(Dataset entries)
--------------------------------------------------

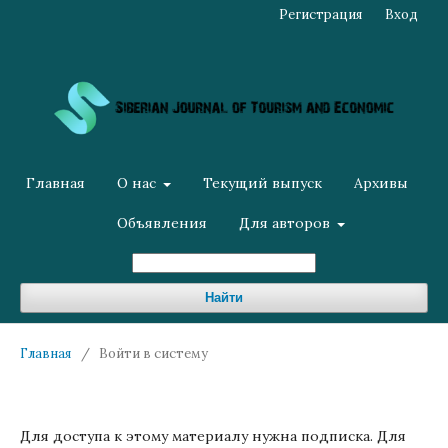
Регистрация
Вход
Главная
О нас
Текущий выпуск
Архивы
Объявления
Для авторов
Найти
Главная
/
Войти в систему
Для доступа к этому материалу нужна подписка. Для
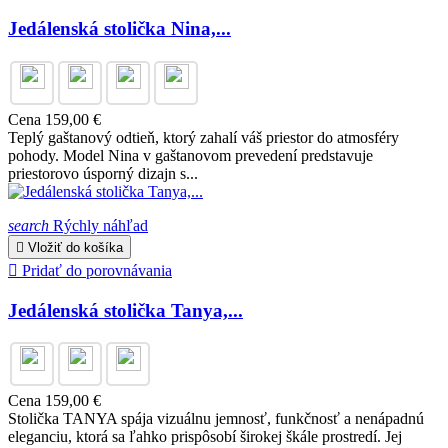
Jedálenská stolička Nina,...
Cena
159,00 €
Teplý gaštanový odtieň, ktorý zahalí váš priestor do atmosféry
pohody. Model Nina v gaštanovom prevedení predstavuje
priestorovo úsporný dizajn s...
search
Rýchly náhľad

Vložiť do košíka

Pridať do porovnávania
Jedálenská stolička Tanya,...
Cena
159,00 €
Stolička TANYA spája vizuálnu jemnosť, funkčnosť a nenápadnú
eleganciu, ktorá sa ľahko prispôsobí širokej škále prostredí. Jej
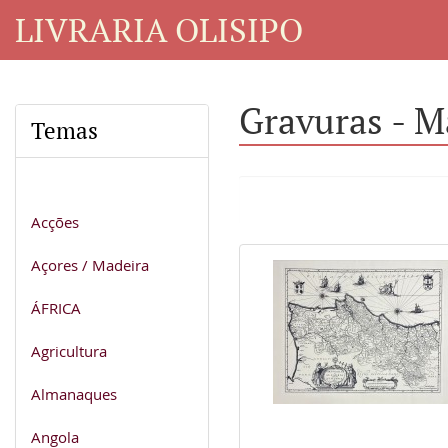
LIVRARIA OLISIPO
Gravuras - M
Temas
Acções
Açores / Madeira
ÁFRICA
Agricultura
Almanaques
Angola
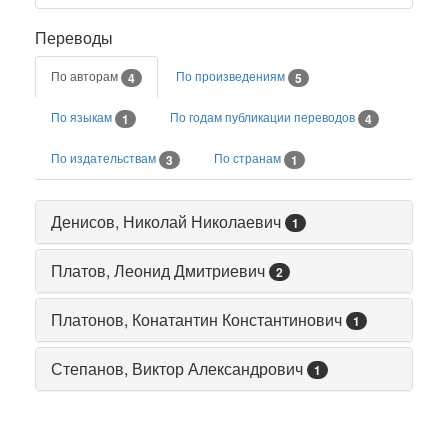
Переводы
По авторам
По произведениям
4
5
По языкам
По годам публикации переводов
1
4
По издательствам
По странам
3
1
Денисов, Николай Николаевич
1
Платов, Леонид Дмитриевич
2
Платонов, Конатантин Константинович
1
Степанов, Виктор Александрович
1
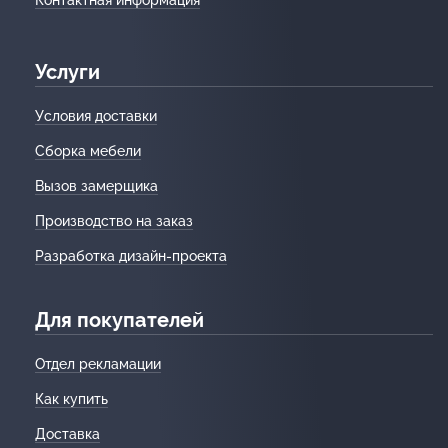
Услуги
Условия доставки
Сборка мебели
Вызов замерщика
Производство на заказ
Разработка дизайн-проекта
Для покупателей
Отдел рекламации
Как купить
Доставка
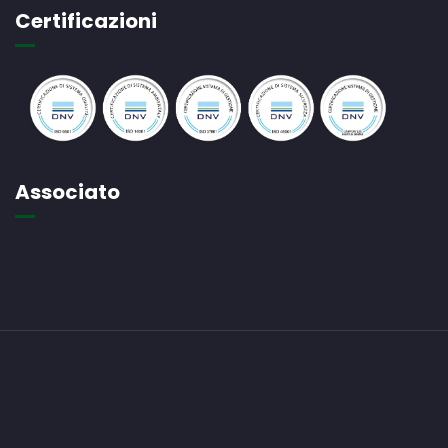
Certificazioni
Associato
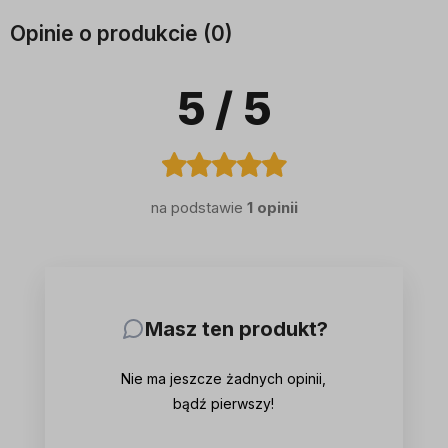
Opinie o produkcie (0)
5
/ 5
na podstawie
1 opinii
Masz ten produkt?
Nie ma jeszcze żadnych opinii,
bądź pierwszy!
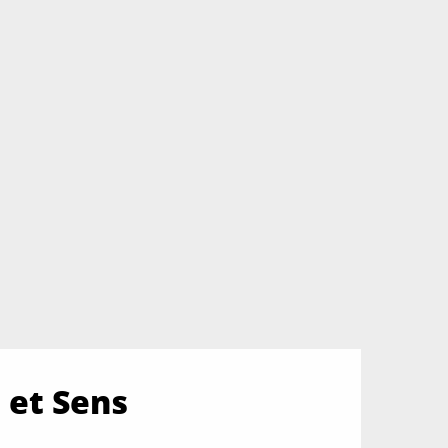
 et Sens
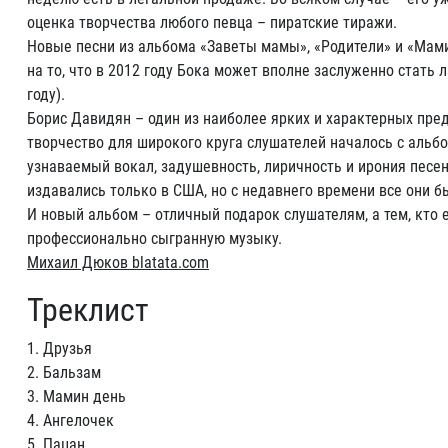
оценка творчества любого певца – пиратские тиражи.
Новые песни из альбома «Заветы мамы», «Родители» и «Мами
на то, что в 2012 году Бока может вполне заслуженно стать 
году).
Борис Давидян – один из наиболее ярких и характерных пред
творчество для широкого круга слушателей началось с альб
узнаваемый вокал, задушевность, лиричность и ирония песен
издавались только в США, но с недавнего времени все они б
И новый альбом – отличный подарок слушателям, а тем, кто
профессионально сыгранную музыку.
Михаил Дюков blatata.com
Треклист
1. Друзья
2. Бальзам
3. Мамин день
4. Ангелочек
5. Пацан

--------------------------------------------------

# ACTION ITEM
Line by line, write out the records above exactly, skipping the pictures.

# WORKED SOLUTION
Регистрация
Вход
Главная
О нас
Текущий выпуск
Архивы
Объявления
Для авторов
Найти
Главная
/
Войти в систему
Для доступа к этому материалу нужна подписка. Для
Jedálenská stolička Nina,...
Cena
159,00 €
Teplý gaštanový odtieň, ktorý zahalí váš priestor do atmosféry
pohody. Model Nina v gaštanovom prevedení predstavuje
priestorovo úsporný dizajn s...
search
Rýchly náhľad

Vložiť do košíka

Pridať do porovnávania
Jedálenská stolička Tanya,...
Cena
159,00 €
Stolička TANYA spája vizuálnu jemnosť, funkčnosť a nenápadnú
eleganciu, ktorá sa ľahko prispôsobí širokej škále prostredí. Jej
LIVRARIA OLISIPO
Gravuras - M
Temas
Acções
Açores / Madeira
ÁFRICA
Agricultura
Almanaques
Angola
Переводы
По авторам
По произведениям
4
5
По языкам
По годам публикации переводов
1
4
По издательствам
По странам
3
1
Денисов, Николай Николаевич
1
Платов, Леонид Дмитриевич
2
Платонов, Конатантин Константинович
1
Степанов, Виктор Александрович
1
Услуги
Условия доставки
Сборка мебели
Вызов замерщика
Производство на заказ
Разработка дизайн-проекта
Для покупателей
Отдел рекламации
Как купить
Доставка
Certificazioni
Associato
Opinie o produkcie (0)
5
/ 5
na podstawie
1 opinii
Masz ten produkt?
Nie ma jeszcze żadnych opinii,
bądź pierwszy!
 et Sens
оценка творчества любого певца – пиратские тиражи.
Новые песни из альбома «Заветы мамы», «Родители» и «Мами
на то, что в 2012 году Бока может вполне заслуженно стать 
году).
Борис Давидян – один из наиболее ярких и характерных пред
творчество для широкого круга слушателей началось с альб
узнаваемый вокал, задушевность, лиричность и ирония песен
издавались только в США, но с недавнего времени все они б
И новый альбом – отличный подарок слушателям, а тем, кто
профессионально сыгранную музыку.
Михаил Дюков blatata.com
Треклист
1. Друзья
2. Бальзам
3. Мамин день
4. Ангелочек
5. Пацан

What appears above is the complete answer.